State Key Laboratory of Biomembrane and Membrane Biotechnology, Department of Biological Sciences and Biotechnology, Tsinghua University, 100084, Beijing, People's Republic of China.
Mol Biol Rep. 2010 Apr;37(4):2093-8. doi: 10.1007/s11033-009-9668-2. Epub 2009 Aug 11.
Trichosanthin (TCS) is a type I ribosome-inactivating protein with potent inhibitory activity against human immunodeficiency virus type 1. However, the anti-viral mechanism remains elusive. By a well-accepted HIV-1 integration assay, we demonstrated that TCS prevents HIV-1 DNA integration in a dose dependent manner in cell culture. At the same condition, TCS fails to induce obvious cytotoxicity and is also unable to interference viral early events such as viral entry, uncoating or reverse transcription. The HIV-1 integrase can integrate HIV-1 long-terminal repeats into cellular chromosome. The interaction of TCS with these viral integration components was also examined, indicating that TCS does not interact with HIV-1 integrase by the GST-pull down assay, but binds to the long terminal repeats in a transient manner. We further revealed that TCS can efficiently depurinate HIV-1 long-terminal repeats, which may be responsible for the inhibitory activity on HIV-1 integration. In conclusion, we elucidated that TCS specifically inhibits HIV-1 integration by depurinating the long-terminal repeats.
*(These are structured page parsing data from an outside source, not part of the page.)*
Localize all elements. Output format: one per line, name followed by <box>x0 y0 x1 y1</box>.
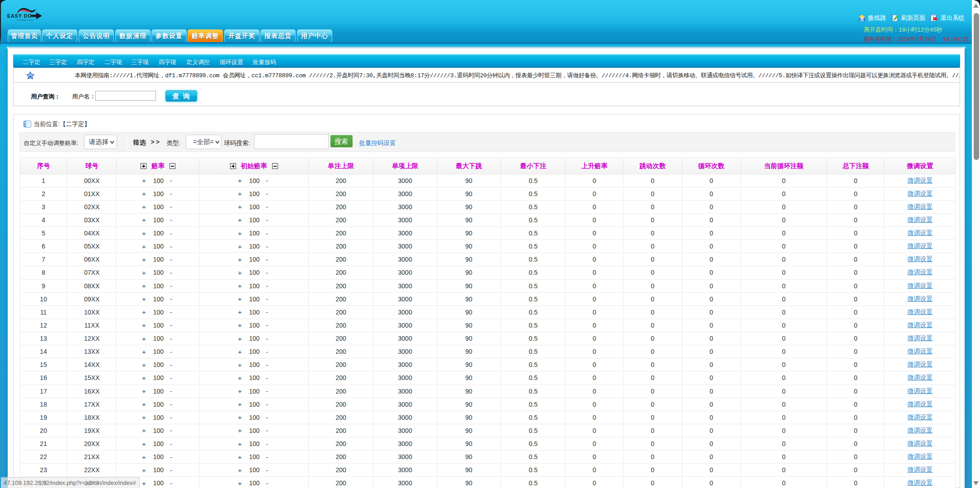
svg-text:EASY DO: EASY DO <box>7 13 32 19</box>
svg-text:TECHNOLOGY: TECHNOLOGY <box>17 19 34 21</box>
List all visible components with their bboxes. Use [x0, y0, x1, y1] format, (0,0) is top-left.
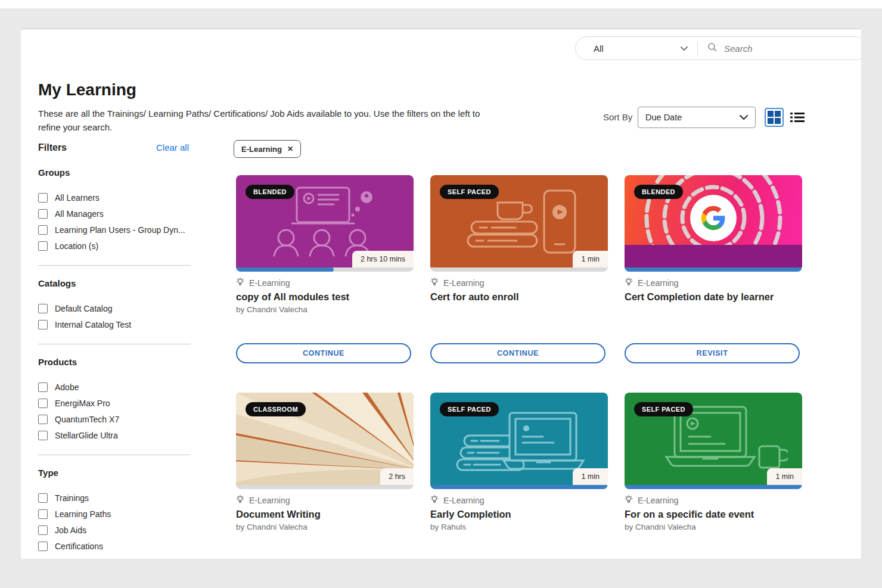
grid-view-button[interactable]	[765, 108, 784, 127]
checkbox[interactable]	[38, 209, 48, 219]
continue-button[interactable]: CONTINUE	[236, 343, 411, 363]
filter-option-certifications[interactable]: Certifications	[38, 542, 191, 551]
search-scope-dropdown[interactable]: All	[576, 43, 697, 54]
format-badge: BLENDED	[246, 185, 294, 199]
active-filter-chip[interactable]: E-Learning ✕	[234, 140, 301, 158]
filter-option-locations[interactable]: Location (s)	[38, 241, 191, 251]
card-thumbnail[interactable]: CLASSROOM 2 hrs	[236, 393, 414, 489]
checkbox[interactable]	[38, 225, 48, 235]
page-subtitle: These are all the Trainings/ Learning Pa…	[38, 107, 488, 134]
checkbox[interactable]	[38, 431, 48, 440]
sidebar-divider	[38, 344, 191, 344]
progress-bar	[625, 485, 802, 489]
checkbox[interactable]	[38, 509, 48, 519]
checkbox[interactable]	[38, 525, 48, 535]
grid-view-icon	[768, 111, 774, 117]
checkbox[interactable]	[38, 320, 48, 329]
checkbox[interactable]	[38, 415, 48, 424]
search-bar: All	[575, 36, 861, 60]
card-author: by Rahuls	[430, 522, 608, 532]
google-logo	[690, 195, 737, 241]
format-badge: SELF PACED	[440, 185, 499, 199]
checkbox[interactable]	[38, 542, 48, 551]
card-title[interactable]: Early Completion	[430, 509, 608, 520]
progress-fill	[625, 267, 802, 272]
category-row: E-Learning	[625, 494, 802, 506]
active-filter-chip-label: E-Learning	[241, 145, 282, 154]
lightbulb-icon	[625, 494, 633, 506]
search-input[interactable]	[723, 43, 861, 54]
sort-by-label: Sort By	[603, 112, 632, 122]
sidebar-divider	[38, 265, 191, 266]
checkbox[interactable]	[38, 399, 48, 408]
lightbulb-icon	[430, 277, 439, 288]
filter-option-job-aids[interactable]: Job Aids	[38, 525, 191, 535]
filter-option-energimax-pro[interactable]: EnergiMax Pro	[38, 399, 191, 408]
filter-option-internal-catalog-test[interactable]: Internal Catalog Test	[38, 320, 191, 329]
close-icon[interactable]: ✕	[287, 145, 293, 153]
checkbox[interactable]	[38, 493, 48, 503]
filter-option-all-managers[interactable]: All Managers	[38, 209, 191, 219]
card-author: by Chandni Valecha	[236, 522, 414, 532]
card-title[interactable]: For on a specific date event	[625, 509, 802, 520]
sort-by-dropdown[interactable]: Due Date	[638, 107, 756, 128]
training-card: SELF PACED 1 min E-Learning For on a spe…	[625, 393, 802, 532]
checkbox[interactable]	[38, 193, 48, 203]
duration-badge: 1 min	[573, 251, 608, 267]
filter-option-all-learners[interactable]: All Learners	[38, 193, 191, 203]
lightbulb-icon	[625, 277, 633, 288]
filter-option-learning-paths[interactable]: Learning Paths	[38, 509, 191, 519]
progress-fill	[430, 485, 608, 489]
category-label: E-Learning	[638, 496, 679, 505]
card-title[interactable]: Cert for auto enroll	[430, 291, 608, 303]
search-scope-value: All	[594, 43, 604, 54]
chevron-down-icon	[740, 112, 748, 123]
revisit-button[interactable]: REVISIT	[625, 343, 800, 363]
checkbox[interactable]	[38, 304, 48, 313]
format-badge: BLENDED	[634, 185, 683, 199]
duration-badge: 1 min	[573, 468, 608, 485]
filters-sidebar: Groups All Learners All Managers Learnin…	[38, 167, 191, 558]
list-view-icon	[790, 112, 805, 123]
card-title[interactable]: Cert Completion date by learner	[625, 291, 802, 303]
card-title[interactable]: Document Writing	[236, 509, 414, 520]
top-white-strip	[0, 0, 882, 8]
training-cards-grid: BLENDED 2 hrs 10 mins E-Learning copy of…	[236, 175, 802, 539]
format-badge: SELF PACED	[440, 402, 499, 416]
training-card: BLENDED E-Learning Cert Completion date …	[625, 175, 802, 315]
progress-bar	[236, 485, 414, 489]
card-thumbnail[interactable]: SELF PACED 1 min	[625, 393, 802, 489]
filter-option-learning-plan-users[interactable]: Learning Plan Users - Group Dyn...	[38, 225, 191, 235]
search-icon	[707, 42, 717, 54]
filter-option-stellarglide-ultra[interactable]: StellarGlide Ultra	[38, 431, 191, 440]
card-author: by Chandni Valecha	[236, 305, 414, 315]
filter-option-quantumtech-x7[interactable]: QuantumTech X7	[38, 415, 191, 424]
card-thumbnail[interactable]: BLENDED 2 hrs 10 mins	[236, 175, 414, 272]
category-label: E-Learning	[249, 278, 290, 288]
card-thumbnail[interactable]: BLENDED	[625, 175, 802, 272]
format-badge: CLASSROOM	[246, 402, 306, 416]
duration-badge: 2 hrs	[380, 468, 414, 485]
continue-button[interactable]: CONTINUE	[430, 343, 605, 363]
card-author	[625, 305, 802, 315]
training-card: BLENDED 2 hrs 10 mins E-Learning copy of…	[236, 175, 414, 315]
filter-option-default-catalog[interactable]: Default Catalog	[38, 304, 191, 313]
chevron-down-icon	[681, 43, 688, 54]
duration-badge: 1 min	[767, 468, 802, 485]
category-row: E-Learning	[430, 494, 608, 506]
list-view-button[interactable]	[790, 112, 805, 125]
clear-all-filters-link[interactable]: Clear all	[156, 142, 189, 153]
progress-bar	[625, 267, 802, 272]
category-row: E-Learning	[236, 494, 414, 506]
card-thumbnail[interactable]: SELF PACED 1 min	[430, 175, 608, 272]
category-label: E-Learning	[638, 278, 679, 288]
sidebar-divider	[38, 455, 191, 455]
filters-title: Filters	[38, 142, 67, 153]
filter-option-adobe[interactable]: Adobe	[38, 382, 191, 392]
checkbox[interactable]	[38, 382, 48, 392]
filter-option-trainings[interactable]: Trainings	[38, 493, 191, 503]
filter-section-title-catalogs: Catalogs	[38, 278, 191, 288]
card-thumbnail[interactable]: SELF PACED 1 min	[430, 393, 608, 489]
card-title[interactable]: copy of All modules test	[236, 291, 414, 303]
checkbox[interactable]	[38, 241, 48, 251]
天花粉蛋白(TCS)是一种 I 型核糖体失活蛋白,对人类免疫缺陷病毒 1 型具有很强的抑制活性。然而,其抗病毒机制仍不清楚。通过一种被广泛接受的 HIV-1 整合测定方法,我们证明 TCS 在细胞培养中以剂量依赖的方式阻止 HIV-1 DNA 的整合。在相同条件下,TCS 不会引起明显的细胞毒性,也不能干扰病毒的早期事件,如病毒进入、脱壳或逆转录。HIV-1 整合酶可以将 HIV-1 长末端重复序列整合到细胞染色体中。我们还检查了 TCS 与这些病毒整合成分的相互作用,表明 GST 下拉测定法显示 TCS 不会与 HIV-1 整合酶相互作用,但以瞬时方式结合到长末端重复序列。我们进一步揭示 TCS 可以有效地使 HIV-1 长末端重复序列脱嘌呤,这可能是其抑制 HIV-1 整合活性的原因。总之,我们阐明了 TCS 通过脱嘌呤 HIV-1 长末端重复序列来特异性抑制 HIV-1 整合。